Como sabemos, ganen demócratas o republicanos, los objetivos estratégicos de Estados Unidos hacia América Latina se mantienen. Desde hace dos siglos, cuando se planteó la doctrina Monroe, esta región pasó a ser considerada por el gigante del Norte como un patio trasero que les pertenecía y tenían que tener bajo control. No permitiendo que aparezcan otros polos mundiales interfiriendo en su dominio, ni tampoco que avance una integración regional que resistiera la sumisión al imperio. El llamado gobierno permanente de las grandes corporaciones y el complejo militar-industrial y de inteligencia puede tener distintas estrategias —de hecho hace algunos años hay una fractura en las clases dominantes estadounidenses—, pero los objetivos centrales se mantienen.

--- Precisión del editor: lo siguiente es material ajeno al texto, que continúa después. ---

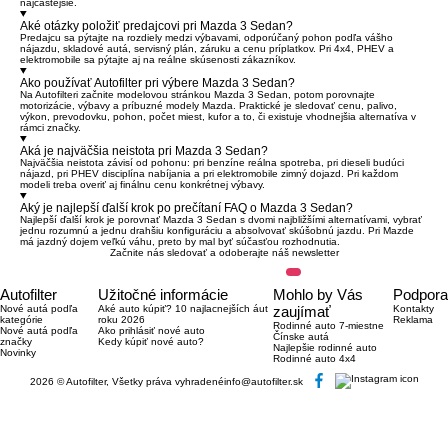
najčastejšie.
Aké otázky položiť predajcovi pri Mazda 3 Sedan?
Predajcu sa pýtajte na rozdiely medzi výbavami, odporúčaný pohon podľa vášho
nájazdu, skladové autá, servisný plán, záruku a cenu príplatkov. Pri 4x4, PHEV a
elektromobile sa pýtajte aj na reálne skúsenosti zákazníkov.
Ako používať Autofilter pri výbere Mazda 3 Sedan?
Na Autofilteri začnite modelovou stránkou Mazda 3 Sedan, potom porovnajte
motorizácie, výbavy a príbuzné modely Mazda. Praktické je sledovať cenu, palivo,
výkon, prevodovku, pohon, počet miest, kufor a to, či existuje vhodnejšia alternatíva v
rámci značky.
Aká je najväčšia neistota pri Mazda 3 Sedan?
Najväčšia neistota závisí od pohonu: pri benzíne reálna spotreba, pri dieseli budúci
nájazd, pri PHEV disciplína nabíjania a pri elektromobile zimný dojazd. Pri každom
modeli treba overiť aj finálnu cenu konkrétnej výbavy.
Aký je najlepší ďalší krok po prečítaní FAQ o Mazda 3 Sedan?
Najlepší ďalší krok je porovnať Mazda 3 Sedan s dvomi najbližšími alternatívami, vybrať
jednu rozumnú a jednu drahšiu konfiguráciu a absolvovať skúšobnú jazdu. Pri Mazde
má jazdný dojem veľkú váhu, preto by mal byť súčasťou rozhodnutia.
Začnite nás sledovať a odoberajte náš newsletter
Autofilter
Užitočné informácie
Mohlo by Vás
Podpora
Nové autá podľa
Aké auto kúpiť? 10 najlacnejších áut
zaujímať
Kontakty
kategórie
roku 2026
Reklama
Rodinné auto 7-miestne
Nové autá podľa
Ako prihlásiť nové auto
Čínske autá
značky
Kedy kúpiť nové auto?
Najlepšie rodinné auto
Novinky
Rodinné auto 4x4
2026 © Autofilter, Všetky práva vyhradené
info@autofilter.sk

Dicho esto, con el objetivo de evitar crear falsas expectativas, para Nuestra América no es lo mismo que vuelva Trump a la Casa Blanca a que se imponga Kamala Harris. Más allá de que representan a distintas fracciones de la clase dominante imperial, existen diferencias en las tácticas y las modalidades empleadas, en el uso de hard (Trump) o soft power (Harris), en apelar más al multilateralismo (Harris) o al unilateralismo (Trump) y en la retórica más o menos agresiva, por ejemplo, contra Cuba o Venezuela. Y También en las alianzas con e impulso a líderes ultraderechistas. Esto último no debe ser minimizado. Trump nuevamente en la Casa Blanca implicaría un espaldarazo político-ideológico para Milei, y reforzaría a Bukele, Kast y otros exponentes de las ultraderechas reaccionarias en la región y en el mundo. Daría nuevos bríos al bolsonarismo para volver al poder en Brasil o a la oposición colombiana para cargar contra Petro. Marcaría, desde el punto de vista ideológico, una reofensiva contra cualquier política económico-social incluso tímidamente igualitarista, o contra los derechos sociales conquistados o por conquistar (sindicales, de las diversidades sexuales, del aborto legal, de las luchas de los pueblos originarios por las tierras o de los ambientalistas contra el extractivismo). Cuatro años más de Trump implicarían un corrimiento todavía mayor hacia a la derecha en Occidente, y en especial en América Latina. Es cierto que el magnate no promovió los mega acuerdos de libre comercio que impulsaban los globalistas ni impulsó nuevas guerras en el extranjero. Pero el avance de la internacional ultraderechista apañada por los trumpistas y sus émulos latinoamericanos implicarían un mayor peligro para la región. La derrota de Trump, entonces, debilitaría al gobierno de Milei y a todas las fuerzas y líderes, en cada país de la región, que se referencian en ellos. Esta es otra razón para mirar con atención el proceso electoral que culminará el 5 de noviembre en Estados Unidos.